A Saskatoon man who lost his daughter in a fatal crash in 2014 said the laws for young offenders are breeding life-long criminals.
David Wensley was appalled after one of the women responsible for the deadly wreck walked free last week without any additional jail time for breaching her probation.
Wensley questioned how young offenders can change their ways when they’re not held accountable.
“She knows the system now. She’s been treated the same way for five, six years now,” he said.
“People just don’t become criminals overnight; it’s becoming a lifestyle.”
The woman, who was 17 years old at the time, cannot be named because of her age.
She played a role as a passenger when the stolen vehicle she was in hit a car carrying three teenagers at the intersection of 22nd Street West and Avenue M on May 5, 2014.
James (J.P) Haughey, 17, and Sarah Wensley, 17, were killed in the crash; a third passenger survived.
All three were students at Bethlehem High School in Saskatoon.
The driver, 21-year-old Cheyann Chrystal Peeteetuce entered a guilty plea in 2015 for more than a dozen counts.
Peeteetuce was sentenced to six years in jail.

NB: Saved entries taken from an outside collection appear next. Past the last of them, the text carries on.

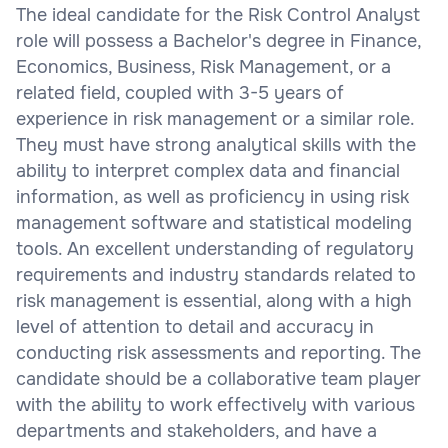
The ideal candidate for the Risk Control Analyst
role will possess a Bachelor's degree in Finance,
Economics, Business, Risk Management, or a
related field, coupled with 3-5 years of
experience in risk management or a similar role.
They must have strong analytical skills with the
ability to interpret complex data and financial
information, as well as proficiency in using risk
management software and statistical modeling
tools. An excellent understanding of regulatory
requirements and industry standards related to
risk management is essential, along with a high
level of attention to detail and accuracy in
conducting risk assessments and reporting. The
candidate should be a collaborative team player
with the ability to work effectively with various
departments and stakeholders, and have a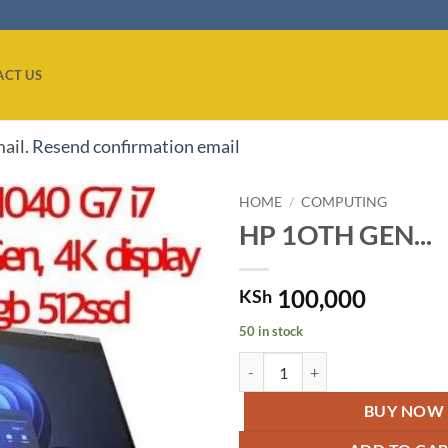
ACT US
mail.
Resend confirmation email
HOME
/
COMPUTING
HP 1OTH GEN...
Add to
wishlist
100,000
KSh
50 in stock
HP 1OTH GEN EliteBook X360Core
BUY NOW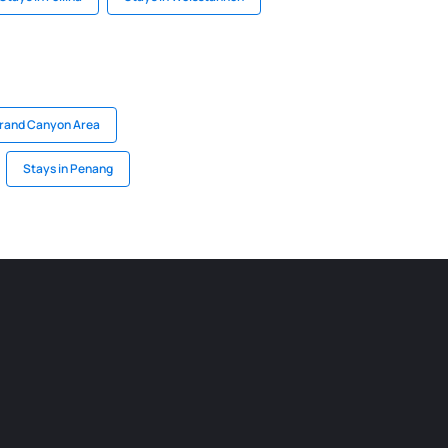
Grand Canyon Area
Stays in Penang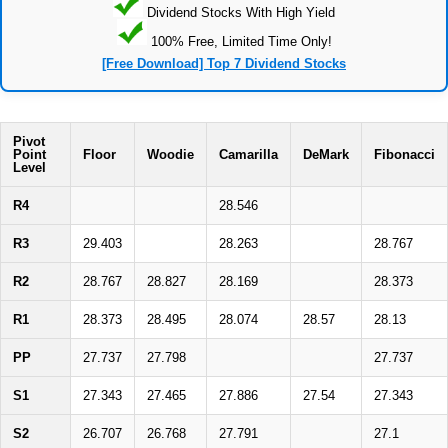
Dividend Stocks With High Yield
100% Free, Limited Time Only!
[Free Download] Top 7 Dividend Stocks
Pivot
Point
Floor
Woodie
Camarilla
DeMark
Fibonacci
Level
R4
28.546
R3
29.403
28.263
28.767
R2
28.767
28.827
28.169
28.373
R1
28.373
28.495
28.074
28.57
28.13
PP
27.737
27.798
27.737
S1
27.343
27.465
27.886
27.54
27.343
S2
26.707
26.768
27.791
27.1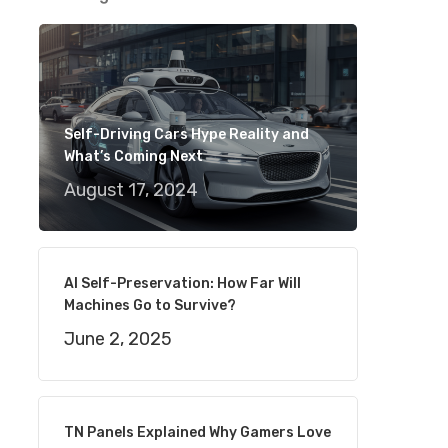
Self-Driving Cars Hype Reality and
What’s Coming Next
August 17, 2024
AI Self-Preservation: How Far Will
Machines Go to Survive?
June 2, 2025
TN Panels Explained Why Gamers Love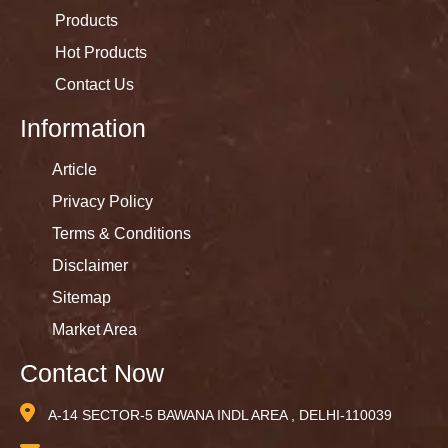
Products
Hot Products
Contact Us
Information
Article
Privacy Policy
Terms & Conditions
Disclaimer
Sitemap
Market Area
Contact Now
A-14 SECTOR-5 BAWANA INDL AREA , DELHI-110039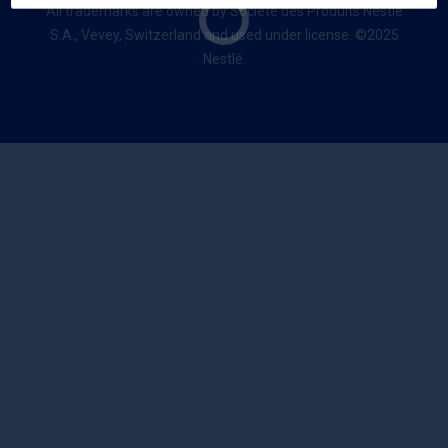
All trademarks are owned by Société des Produits Nestlé
S.A., Vevey, Switzerland and used under license. ©2025
Nestlé.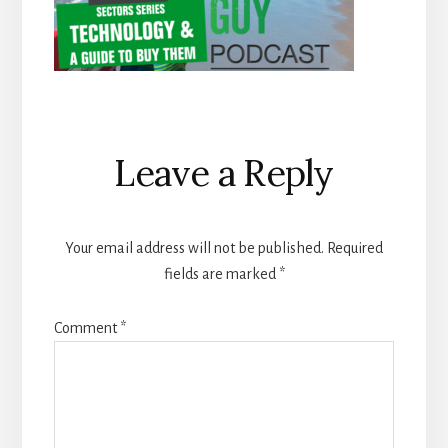
Reader
Leave a Reply
Interactions
Your email address will not be published.
Required
fields are marked
*
Comment
*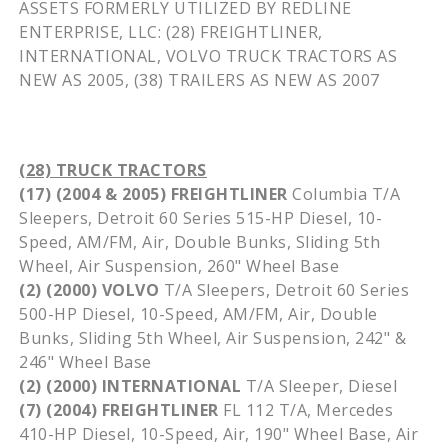
ASSETS FORMERLY UTILIZED BY REDLINE
ENTERPRISE, LLC: (28)
FREIGHTLINER
,
INTERNATIONAL, VOLVO TRUCK TRACTORS AS
NEW AS 2005, (38) TRAILERS AS NEW AS 2007
(28) TRUCK TRACTORS
(17) (2004 & 2005) FREIGHTLINER
Columbia T/A
Sleepers, Detroit 60 Series 515-HP Diesel, 10-
Speed, AM/FM, Air, Double Bunks, Sliding 5th
Wheel, Air Suspension, 260" Wheel Base
(2) (2000) VOLVO
T/A Sleepers, Detroit 60 Series
500-HP Diesel, 10-Speed, AM/FM, Air, Double
Bunks, Sliding 5th Wheel, Air Suspension, 242" &
246" Wheel Base
(2) (2000) INTERNATIONAL
T/A Sleeper, Diesel
(7) (2004) FREIGHTLINER
FL 112 T/A, Mercedes
410-HP Diesel, 10-Speed, Air, 190" Wheel Base, Air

The teenage passenger pleaded guilty to five charges associated with the crash. She was sentenced to the maximum three-year sentence under the Youth Criminal Justice Act.

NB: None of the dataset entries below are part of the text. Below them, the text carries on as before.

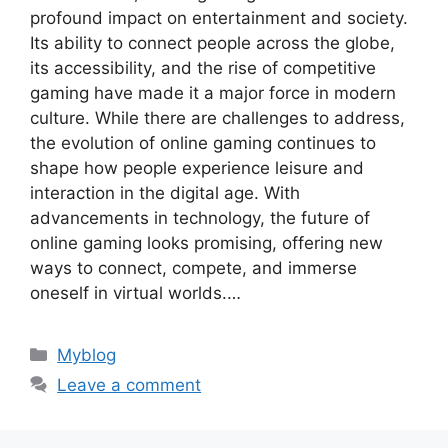
profound impact on entertainment and society.
Its ability to connect people across the globe,
its accessibility, and the rise of competitive
gaming have made it a major force in modern
culture. While there are challenges to address,
the evolution of online gaming continues to
shape how people experience leisure and
interaction in the digital age. With
advancements in technology, the future of
online gaming looks promising, offering new
ways to connect, compete, and immerse
oneself in virtual worlds.…
Categories
Myblog
Leave a comment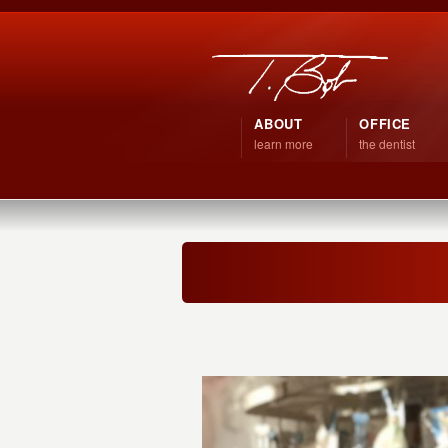
ABOUT
OFFICE
learn more
the dentist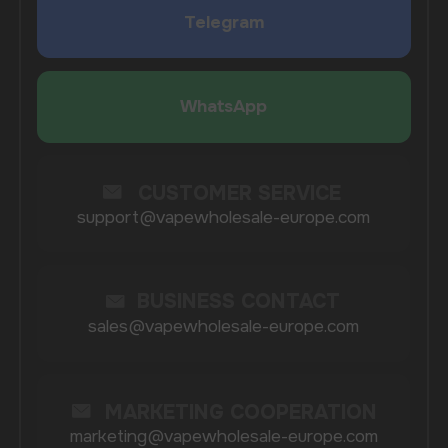
COMPANY
Catalog
About
Questions
Useful Blog
Contacts
Partners
Payment & Delivery
BRANDS
Elf Bar
Iceberg
Solana
HQD
Velo
Poco
Lost Mary
Grant
Waka
Vozol
Ace.
Vapsolo
Randm
Cuba
Maskking
Merrymi
Geek Bar
Elix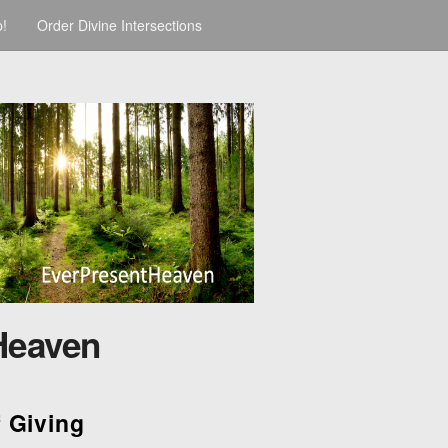
p!
Order Divine Intersections
Heaven
f Giving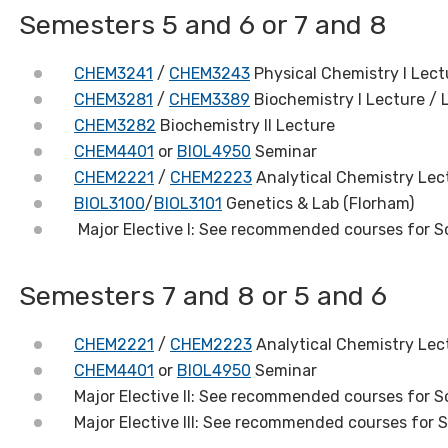
Semesters 5 and 6 or 7 and 8
CHEM3241
/
CHEM3243
Physical Chemistry I Lect
CHEM3281
/
CHEM3389
Biochemistry I Lecture / 
CHEM3282
Biochemistry II Lecture
CHEM4401
or
BIOL4950
Seminar
CHEM2221
/
CHEM2223
Analytical Chemistry Lect
BIOL3100
/
BIOL3101
Genetics & Lab (Florham)
Major Elective I: See recommended courses for S
Semesters 7 and 8 or 5 and 6
CHEM2221
/
CHEM2223
Analytical Chemistry Lect
CHEM4401
or
BIOL4950
Seminar
Major Elective II: See recommended courses for S
Major Elective III: See recommended courses for 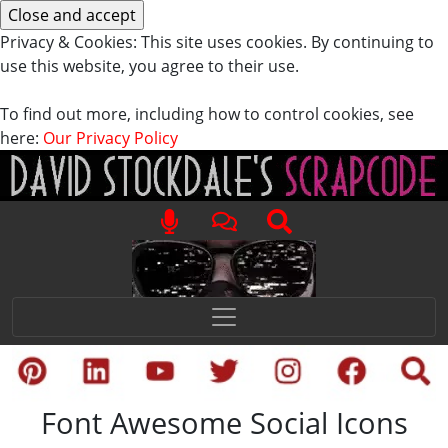
Privacy & Cookies: This site uses cookies. By continuing to
use this website, you agree to their use.
To find out more, including how to control cookies, see
here:
Our Privacy Policy
Font Awesome Social Icons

She was in Saskatoon court last week for breaking conditions related to the deadly crash.
Wensley has followed the court proceedings closely, and attended the hearing.
“She actually looked at me, smiled and waved at me,” Wensley said, adding at first he thought perhaps the woman didn’t know who he was.

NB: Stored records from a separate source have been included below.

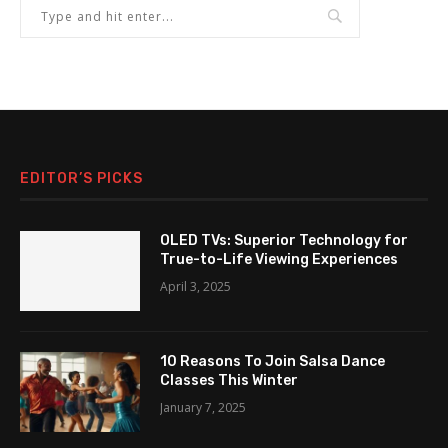
EDITOR’S PICKS
OLED TVs: Superior Technology for
True-to-Life Viewing Experiences
April 3, 2025
10 Reasons To Join Salsa Dance
Classes This Winter
January 7, 2025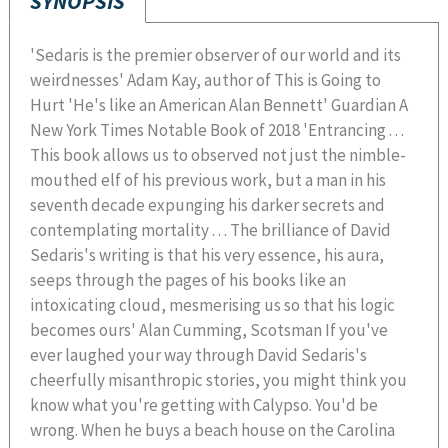
SYNOPSIS
'Sedaris is the premier observer of our world and its
weirdnesses' Adam Kay, author of This is Going to
Hurt 'He's like an American Alan Bennett' Guardian A
New York Times Notable Book of 2018 'Entrancing . . .
This book allows us to observed not just the nimble-
mouthed elf of his previous work, but a man in his
seventh decade expunging his darker secrets and
contemplating mortality . . . The brilliance of David
Sedaris's writing is that his very essence, his aura,
seeps through the pages of his books like an
intoxicating cloud, mesmerising us so that his logic
becomes ours' Alan Cumming, Scotsman If you've
ever laughed your way through David Sedaris's
cheerfully misanthropic stories, you might think you
know what you're getting with Calypso. You'd be
wrong. When he buys a beach house on the Carolina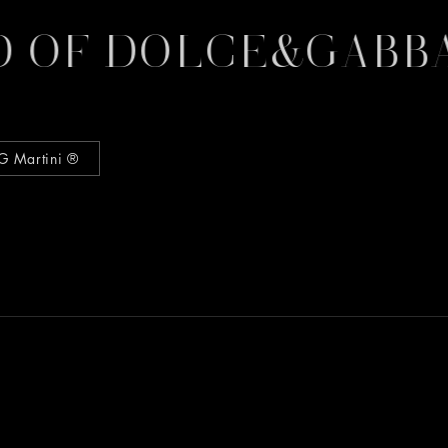
 OF DOLCE&GABBA
G Martini ®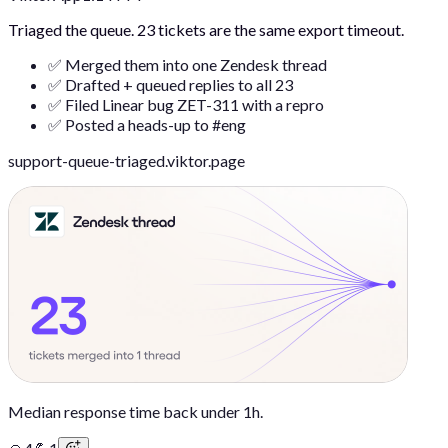
Triaged the queue. 23 tickets are the same export timeout.
✅ Merged them into one Zendesk thread
✅ Drafted + queued replies to all 23
✅ Filed Linear bug ZET-311 with a repro
✅ Posted a heads-up to #eng
support-queue-triaged.viktor.page
Median response time back under 1h.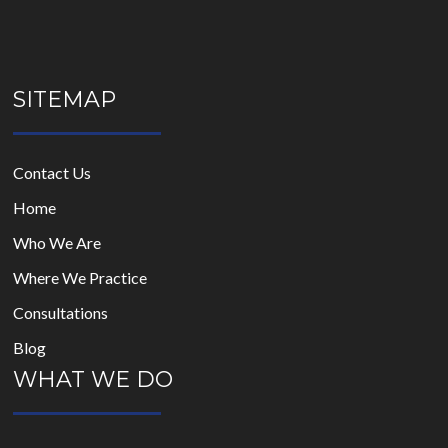
empty.
SITEMAP
Contact Us
Home
Who We Are
Where We Practice
Consultations
Blog
WHAT WE DO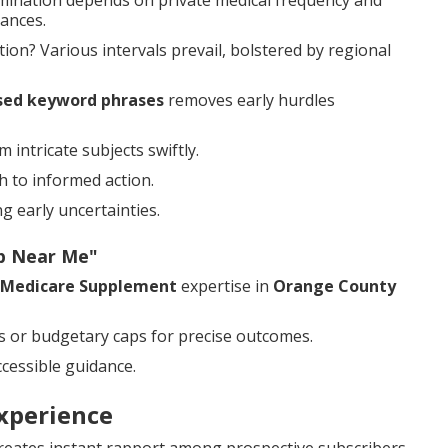
mination depends on private medical frequency and
ances.
on? Various intervals prevail, bolstered by regional
sed keyword phrases
removes early hurdles
intricate subjects swiftly.
h to informed action.
 early uncertainties.
ap Near Me"
Medicare Supplement
expertise in
Orange County
s or budgetary caps for precise outcomes.
cessible guidance.
xperience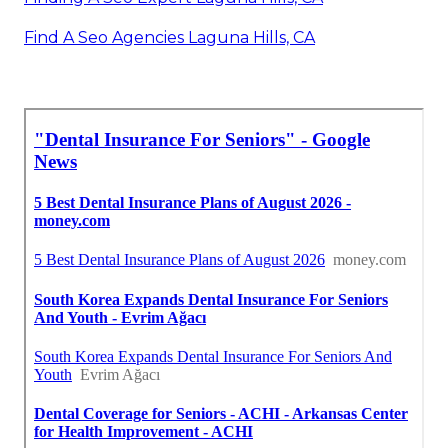
Find A Seo Agencies Laguna Hills, CA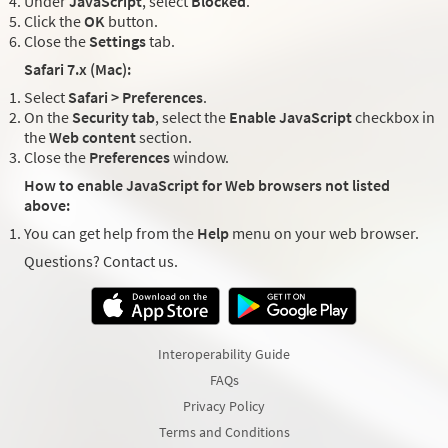
Under
JavaScript
, select
Blocked
.
Click the
OK
button.
Close the
Settings
tab.
Safari 7.x (Mac):
Select
Safari > Preferences
.
On the
Security tab
, select the
Enable JavaScript
checkbox in
the
Web content
section.
Close the
Preferences
window.
How to enable JavaScript for Web browsers not listed
above:
You can get help from the
Help
menu on your web browser.
Questions? Contact us.
Interoperability Guide
FAQs
Privacy Policy
Terms and Conditions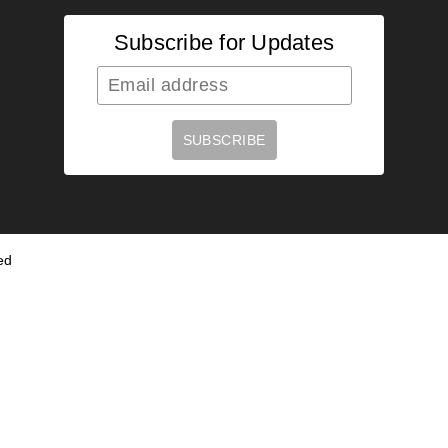
Subscribe for Updates
ed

Wensley said the judge then proceeded to compliment the accused on her intelligence, adding she hoped the young offender wouldn’t be back in the system.
“When it’s all over, this young offender was actually waving her hand in the air shouting, ‘I’m free, I’m free,’ while we’re making eye contact,” he said.
The father continues to advocate for restorative justice, and feels the system has failed his family. He said no matter what, he’ll appear at all future court hearings—even those unrelated to his daughter’s death—for the women convicted of killing her.
“I’m always going to be there. Whenever they’re in trouble, I plan on being there,” he said.
“It’s my responsibility. I was proud of my daughter, and I’ll always be proud of my daughter and I feel I have to do something for her.”